Everything is Obvious (Once You Know the Answer), by Duncan Watts, had been on my wishlist for a while before my sister gave it to me for my birthday. I was already sympathetic to the book’s key point: many conclusions of social science research that seem obvious in retrospect could not have been distinguished from other equally likely hypotheses a priori. In this post I briefly comment on one example from the book, its core argument, and its organization and style.

american-soldier-bookMy favorite example from the book comes from Paul Lazarsfeld’s discussion of The American Soldier. That report studied over 600,000 troops during and just after WWII. Lazarsfeld listed six key findings, which I quote here directly:

  1. Better educated men showed more psycho-neurotic symptoms than those with less education. (The mental instability of the intellectual as compared to the more impassive psychology of the man-in-the-street has often been commented on.)
  2. Men from rural backgrounds were usually in better spirits during their Army life than soldiers from city backgrounds. (After all, they are more accustomed to hardships.)
  3. Southern soldiers were better able to stand the climate in the hot South Sea Islands than Northern soldiers (of course, Southerners are more accustomed to hot weather).
  4. White privates were more eager to become non-coms than Negroes. (The lack of ambition among Negroes is almost proverbial.)
  5. Southern Negroes preferred Southern to Northern white officers. (Isn’t it well known that Southern whites have a more fatherly attitude toward their “darkies”?)
  6. As long as the fighting continued, men were more eager to be returned to teh States and they were after the German surrender. (You cannot blame people for not wanting to be killed.)

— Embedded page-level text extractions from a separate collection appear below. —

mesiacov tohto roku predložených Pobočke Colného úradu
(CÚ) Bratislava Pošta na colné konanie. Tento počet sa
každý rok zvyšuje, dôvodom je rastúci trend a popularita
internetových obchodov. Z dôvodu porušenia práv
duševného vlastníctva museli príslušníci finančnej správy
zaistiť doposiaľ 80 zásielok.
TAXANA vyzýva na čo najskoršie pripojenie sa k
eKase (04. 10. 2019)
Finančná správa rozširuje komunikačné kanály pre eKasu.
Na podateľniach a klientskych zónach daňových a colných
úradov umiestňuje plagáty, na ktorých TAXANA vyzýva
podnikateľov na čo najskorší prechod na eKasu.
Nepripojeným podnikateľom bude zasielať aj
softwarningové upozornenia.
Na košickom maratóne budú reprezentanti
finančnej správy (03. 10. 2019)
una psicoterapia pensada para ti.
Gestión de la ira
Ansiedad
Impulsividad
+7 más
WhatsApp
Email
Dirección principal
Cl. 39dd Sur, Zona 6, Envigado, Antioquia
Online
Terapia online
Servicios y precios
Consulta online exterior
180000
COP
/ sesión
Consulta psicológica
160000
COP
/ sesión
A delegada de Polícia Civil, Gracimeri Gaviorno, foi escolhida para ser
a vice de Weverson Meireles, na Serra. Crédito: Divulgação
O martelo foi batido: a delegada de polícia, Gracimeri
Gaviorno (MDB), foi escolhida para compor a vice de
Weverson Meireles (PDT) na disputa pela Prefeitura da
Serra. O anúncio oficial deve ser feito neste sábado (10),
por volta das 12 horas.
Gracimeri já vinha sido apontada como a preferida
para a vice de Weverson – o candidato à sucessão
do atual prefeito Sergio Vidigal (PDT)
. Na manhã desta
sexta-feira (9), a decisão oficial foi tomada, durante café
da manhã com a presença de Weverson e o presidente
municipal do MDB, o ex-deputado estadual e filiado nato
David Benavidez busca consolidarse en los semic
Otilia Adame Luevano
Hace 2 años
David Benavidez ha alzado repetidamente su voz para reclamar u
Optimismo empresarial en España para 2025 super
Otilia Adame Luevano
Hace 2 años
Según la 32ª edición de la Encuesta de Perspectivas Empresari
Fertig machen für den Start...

Spend a minute thinking about these results. Although some are undoubtedly political incorrect, others seem intuitive don’t they? As Watts says, a reader could easily imagine that, “Rural men in the 1940s were accustomed to harsher living standards and more physical labor than city men, so naturally they had an easier time adjusting. Why did we need such a vast and expensive study to tell me what I could have figured out on my own?” (p. xvi)

Lazarsfeld was playing a trick, though. In fact, the studies conclusions were just the opposite–and with the benefit of hindsight those could seem just as obvious. What seems like common sense after the fact was just one of several possibilities before the research was conducted.

According to Watts, common sense biases like these come in three forms. The first error is imagining others’ motives to be like our own if we were put in their situation–what I call armchair theorizing. The second error is failing to recognize that “more is different.” Models that portray the actions of groups as a simple linear aggregation of individuals are often dead wrong at predicting that outcomes of social processes. More often, social dynamics are nonlinear (see, for example, research in “information cascades”). Thirdly, we often suffer from hindsight bias, failing to recognize that historical outcomes we now take for granted were highly contingent and not easily predictable beforehand.

The book is divided into two parts: “Common Sense” and “Uncommon Sense”. The first part focuses on examples of the three common sense biases at work, and the second provides recommendations for social science research. Both parts refer heavily to the author’s previous work and other “big think” books–a genre that I hadn’t realized this book belonged to before reading.

Overall, Everything is Obvious is a quick read that will bring a social science outsider up to speed in cognitive biases and suggest some resources for learning more. For the practicing social scientist already familiar with the work of Daniel Kahneman and others like him, I would recommend skipping the first half in favor of the chapter summaries in the appendix, and reading the second half with a pen in hand to mark areas that you want to follow up on in the original literature. You can also read Andrew Gelman’s review here.